-- TASK STATEMENT --
Your reply should reproduce the data below without a single alteration, apart from dropping the images.

Source data
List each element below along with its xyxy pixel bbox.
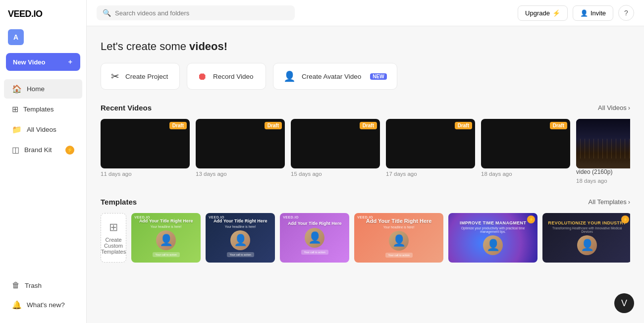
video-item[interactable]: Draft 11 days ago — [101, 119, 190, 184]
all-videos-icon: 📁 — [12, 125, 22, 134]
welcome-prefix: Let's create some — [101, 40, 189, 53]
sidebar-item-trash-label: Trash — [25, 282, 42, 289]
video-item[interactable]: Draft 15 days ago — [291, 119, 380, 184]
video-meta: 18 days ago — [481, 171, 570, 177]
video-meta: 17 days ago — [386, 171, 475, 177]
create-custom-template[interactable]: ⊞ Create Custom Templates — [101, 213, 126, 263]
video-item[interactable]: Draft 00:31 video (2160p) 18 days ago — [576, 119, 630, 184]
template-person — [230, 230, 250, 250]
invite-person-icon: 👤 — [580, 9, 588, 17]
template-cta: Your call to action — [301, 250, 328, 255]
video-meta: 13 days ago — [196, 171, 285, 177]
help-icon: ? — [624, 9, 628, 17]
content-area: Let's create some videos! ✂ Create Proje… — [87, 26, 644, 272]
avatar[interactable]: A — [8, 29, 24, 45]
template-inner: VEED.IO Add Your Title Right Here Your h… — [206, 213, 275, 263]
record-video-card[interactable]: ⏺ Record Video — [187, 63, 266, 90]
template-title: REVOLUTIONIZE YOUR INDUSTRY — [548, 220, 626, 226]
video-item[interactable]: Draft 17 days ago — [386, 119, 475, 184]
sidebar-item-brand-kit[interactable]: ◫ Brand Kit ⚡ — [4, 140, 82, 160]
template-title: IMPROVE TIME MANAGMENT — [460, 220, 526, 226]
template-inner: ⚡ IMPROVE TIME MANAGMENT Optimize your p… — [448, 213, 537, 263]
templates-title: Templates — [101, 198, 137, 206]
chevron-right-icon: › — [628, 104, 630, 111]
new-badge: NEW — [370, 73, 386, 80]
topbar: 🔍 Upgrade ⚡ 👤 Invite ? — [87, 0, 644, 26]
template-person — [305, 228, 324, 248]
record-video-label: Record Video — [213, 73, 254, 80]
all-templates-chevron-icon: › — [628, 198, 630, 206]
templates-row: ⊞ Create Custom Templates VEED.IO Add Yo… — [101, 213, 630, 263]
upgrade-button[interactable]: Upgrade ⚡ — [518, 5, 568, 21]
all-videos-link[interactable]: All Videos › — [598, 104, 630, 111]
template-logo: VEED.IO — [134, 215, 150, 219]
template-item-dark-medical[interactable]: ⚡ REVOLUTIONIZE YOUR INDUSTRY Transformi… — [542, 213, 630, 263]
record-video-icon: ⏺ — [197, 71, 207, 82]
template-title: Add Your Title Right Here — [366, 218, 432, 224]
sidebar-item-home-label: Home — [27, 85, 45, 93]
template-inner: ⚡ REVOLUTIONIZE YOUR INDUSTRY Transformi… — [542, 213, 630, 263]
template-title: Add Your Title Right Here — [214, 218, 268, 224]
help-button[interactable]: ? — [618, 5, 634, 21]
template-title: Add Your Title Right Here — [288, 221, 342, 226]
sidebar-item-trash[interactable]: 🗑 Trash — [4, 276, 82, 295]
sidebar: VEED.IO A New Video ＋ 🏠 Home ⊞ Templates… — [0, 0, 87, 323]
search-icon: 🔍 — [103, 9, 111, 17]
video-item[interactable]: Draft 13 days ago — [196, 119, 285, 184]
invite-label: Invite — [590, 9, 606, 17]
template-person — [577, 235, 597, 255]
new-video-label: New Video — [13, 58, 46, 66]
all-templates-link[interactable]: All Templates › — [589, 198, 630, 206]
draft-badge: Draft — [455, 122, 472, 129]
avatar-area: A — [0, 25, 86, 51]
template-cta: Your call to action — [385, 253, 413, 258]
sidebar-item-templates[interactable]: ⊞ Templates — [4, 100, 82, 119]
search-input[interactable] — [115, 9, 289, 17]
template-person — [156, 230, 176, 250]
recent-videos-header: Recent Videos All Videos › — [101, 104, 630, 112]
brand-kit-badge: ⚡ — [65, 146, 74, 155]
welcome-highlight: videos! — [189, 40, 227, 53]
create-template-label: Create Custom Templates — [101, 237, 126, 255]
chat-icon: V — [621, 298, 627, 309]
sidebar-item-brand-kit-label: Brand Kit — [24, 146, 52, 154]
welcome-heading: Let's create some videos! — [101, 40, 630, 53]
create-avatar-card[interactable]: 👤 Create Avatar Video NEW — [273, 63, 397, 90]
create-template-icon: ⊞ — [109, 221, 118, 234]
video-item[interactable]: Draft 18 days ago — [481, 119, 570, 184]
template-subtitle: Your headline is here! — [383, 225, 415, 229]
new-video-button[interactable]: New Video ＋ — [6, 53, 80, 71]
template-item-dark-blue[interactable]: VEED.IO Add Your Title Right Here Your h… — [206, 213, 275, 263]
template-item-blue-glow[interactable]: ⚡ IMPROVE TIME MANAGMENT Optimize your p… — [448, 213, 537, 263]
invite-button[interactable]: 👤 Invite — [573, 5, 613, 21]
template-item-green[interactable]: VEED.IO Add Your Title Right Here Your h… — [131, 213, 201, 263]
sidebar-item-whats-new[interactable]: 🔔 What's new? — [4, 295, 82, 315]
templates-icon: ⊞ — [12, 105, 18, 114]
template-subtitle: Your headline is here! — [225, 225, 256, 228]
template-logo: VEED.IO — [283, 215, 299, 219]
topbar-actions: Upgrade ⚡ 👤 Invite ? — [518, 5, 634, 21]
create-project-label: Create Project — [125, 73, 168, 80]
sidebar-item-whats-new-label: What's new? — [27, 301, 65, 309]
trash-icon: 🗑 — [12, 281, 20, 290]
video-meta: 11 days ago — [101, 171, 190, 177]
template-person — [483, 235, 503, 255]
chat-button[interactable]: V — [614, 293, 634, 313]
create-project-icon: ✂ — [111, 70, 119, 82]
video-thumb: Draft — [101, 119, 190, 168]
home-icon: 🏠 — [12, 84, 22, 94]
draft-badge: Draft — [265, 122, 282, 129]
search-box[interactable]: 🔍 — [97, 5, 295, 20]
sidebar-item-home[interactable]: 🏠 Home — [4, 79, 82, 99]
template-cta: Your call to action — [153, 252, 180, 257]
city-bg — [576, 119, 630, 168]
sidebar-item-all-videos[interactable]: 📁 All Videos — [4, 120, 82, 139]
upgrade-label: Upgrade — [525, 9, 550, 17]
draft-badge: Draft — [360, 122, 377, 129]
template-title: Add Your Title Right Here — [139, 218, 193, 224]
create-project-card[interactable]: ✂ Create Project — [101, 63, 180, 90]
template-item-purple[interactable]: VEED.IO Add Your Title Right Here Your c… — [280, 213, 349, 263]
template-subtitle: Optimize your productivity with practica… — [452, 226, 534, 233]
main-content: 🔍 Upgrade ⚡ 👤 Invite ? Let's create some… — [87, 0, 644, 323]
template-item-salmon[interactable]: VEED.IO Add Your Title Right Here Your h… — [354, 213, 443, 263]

-- TASK ANSWER --
List each element below along with its xyxy pixel bbox.
video-item[interactable]: Draft 11 days ago — [101, 119, 190, 184]
all-videos-icon: 📁 — [12, 125, 22, 134]
welcome-prefix: Let's create some — [101, 40, 189, 53]
sidebar-item-trash-label: Trash — [25, 282, 42, 289]
video-item[interactable]: Draft 15 days ago — [291, 119, 380, 184]
video-meta: 18 days ago — [481, 171, 570, 177]
video-meta: 17 days ago — [386, 171, 475, 177]
create-custom-template[interactable]: ⊞ Create Custom Templates — [101, 213, 126, 263]
video-item[interactable]: Draft 00:31 video (2160p) 18 days ago — [576, 119, 630, 184]
template-person — [230, 230, 250, 250]
invite-person-icon: 👤 — [580, 9, 588, 17]
template-cta: Your call to action — [301, 250, 328, 255]
video-meta: 13 days ago — [196, 171, 285, 177]
help-icon: ? — [624, 9, 628, 17]
content-area: Let's create some videos! ✂ Create Proje… — [87, 26, 644, 272]
avatar[interactable]: A — [8, 29, 24, 45]
template-inner: VEED.IO Add Your Title Right Here Your h… — [206, 213, 275, 263]
record-video-card[interactable]: ⏺ Record Video — [187, 63, 266, 90]
template-title: REVOLUTIONIZE YOUR INDUSTRY — [548, 220, 626, 226]
video-item[interactable]: Draft 17 days ago — [386, 119, 475, 184]
sidebar-item-brand-kit[interactable]: ◫ Brand Kit ⚡ — [4, 140, 82, 160]
template-title: IMPROVE TIME MANAGMENT — [460, 220, 526, 226]
template-inner: ⚡ IMPROVE TIME MANAGMENT Optimize your p… — [448, 213, 537, 263]
templates-title: Templates — [101, 198, 137, 206]
chevron-right-icon: › — [628, 104, 630, 111]
new-badge: NEW — [370, 73, 386, 80]
topbar: 🔍 Upgrade ⚡ 👤 Invite ? — [87, 0, 644, 26]
template-person — [305, 228, 324, 248]
record-video-label: Record Video — [213, 73, 254, 80]
all-templates-chevron-icon: › — [628, 198, 630, 206]
templates-row: ⊞ Create Custom Templates VEED.IO Add Yo… — [101, 213, 630, 263]
upgrade-button[interactable]: Upgrade ⚡ — [518, 5, 568, 21]
all-videos-link[interactable]: All Videos › — [598, 104, 630, 111]
template-logo: VEED.IO — [134, 215, 150, 219]
template-item-dark-medical[interactable]: ⚡ REVOLUTIONIZE YOUR INDUSTRY Transformi… — [542, 213, 630, 263]
record-video-icon: ⏺ — [197, 71, 207, 82]
template-title: Add Your Title Right Here — [366, 218, 432, 224]
sidebar-item-home-label: Home — [27, 85, 45, 93]
template-inner: ⚡ REVOLUTIONIZE YOUR INDUSTRY Transformi… — [542, 213, 630, 263]
template-title: Add Your Title Right Here — [214, 218, 268, 224]
help-button[interactable]: ? — [618, 5, 634, 21]
template-title: Add Your Title Right Here — [288, 221, 342, 226]
sidebar-item-trash[interactable]: 🗑 Trash — [4, 276, 82, 295]
sidebar: VEED.IO A New Video ＋ 🏠 Home ⊞ Templates… — [0, 0, 87, 323]
search-icon: 🔍 — [103, 9, 111, 17]
video-item[interactable]: Draft 13 days ago — [196, 119, 285, 184]
invite-label: Invite — [590, 9, 606, 17]
template-person — [577, 235, 597, 255]
new-video-label: New Video — [13, 58, 46, 66]
all-templates-link[interactable]: All Templates › — [589, 198, 630, 206]
draft-badge: Draft — [455, 122, 472, 129]
avatar-area: A — [0, 25, 86, 51]
template-cta: Your call to action — [385, 253, 413, 258]
sidebar-item-templates[interactable]: ⊞ Templates — [4, 100, 82, 119]
search-input[interactable] — [115, 9, 289, 17]
template-person — [156, 230, 176, 250]
recent-videos-header: Recent Videos All Videos › — [101, 104, 630, 112]
brand-kit-badge: ⚡ — [65, 146, 74, 155]
welcome-highlight: videos! — [189, 40, 227, 53]
create-template-label: Create Custom Templates — [101, 237, 126, 255]
chat-icon: V — [621, 298, 627, 309]
sidebar-item-brand-kit-label: Brand Kit — [24, 146, 52, 154]
welcome-heading: Let's create some videos! — [101, 40, 630, 53]
create-avatar-card[interactable]: 👤 Create Avatar Video NEW — [273, 63, 397, 90]
create-template-icon: ⊞ — [109, 221, 118, 234]
video-item[interactable]: Draft 18 days ago — [481, 119, 570, 184]
template-subtitle: Your headline is here! — [383, 225, 415, 229]
new-video-button[interactable]: New Video ＋ — [6, 53, 80, 71]
template-item-dark-blue[interactable]: VEED.IO Add Your Title Right Here Your h… — [206, 213, 275, 263]
template-item-blue-glow[interactable]: ⚡ IMPROVE TIME MANAGMENT Optimize your p… — [448, 213, 537, 263]
invite-button[interactable]: 👤 Invite — [573, 5, 613, 21]
template-item-green[interactable]: VEED.IO Add Your Title Right Here Your h… — [131, 213, 201, 263]
sidebar-item-whats-new[interactable]: 🔔 What's new? — [4, 295, 82, 315]
templates-icon: ⊞ — [12, 105, 18, 114]
template-subtitle: Your headline is here! — [225, 225, 256, 228]
template-logo: VEED.IO — [283, 215, 299, 219]
topbar-actions: Upgrade ⚡ 👤 Invite ? — [518, 5, 634, 21]
create-project-label: Create Project — [125, 73, 168, 80]
sidebar-item-whats-new-label: What's new? — [27, 301, 65, 309]
trash-icon: 🗑 — [12, 281, 20, 290]
video-meta: 11 days ago — [101, 171, 190, 177]
template-person — [483, 235, 503, 255]
chat-button[interactable]: V — [614, 293, 634, 313]
create-project-icon: ✂ — [111, 70, 119, 82]
video-thumb: Draft — [101, 119, 190, 168]
home-icon: 🏠 — [12, 84, 22, 94]
draft-badge: Draft — [265, 122, 282, 129]
search-box[interactable]: 🔍 — [97, 5, 295, 20]
sidebar-item-home[interactable]: 🏠 Home — [4, 79, 82, 99]
template-cta: Your call to action — [153, 252, 180, 257]
city-bg — [576, 119, 630, 168]
sidebar-item-all-videos[interactable]: 📁 All Videos — [4, 120, 82, 139]
upgrade-label: Upgrade — [525, 9, 550, 17]
draft-badge: Draft — [360, 122, 377, 129]
template-title: Add Your Title Right Here — [139, 218, 193, 224]
create-project-card[interactable]: ✂ Create Project — [101, 63, 180, 90]
template-item-purple[interactable]: VEED.IO Add Your Title Right Here Your c… — [280, 213, 349, 263]
template-subtitle: Optimize your productivity with practica… — [452, 226, 534, 233]
main-content: 🔍 Upgrade ⚡ 👤 Invite ? Let's create some… — [87, 0, 644, 323]
template-item-salmon[interactable]: VEED.IO Add Your Title Right Here Your h… — [354, 213, 443, 263]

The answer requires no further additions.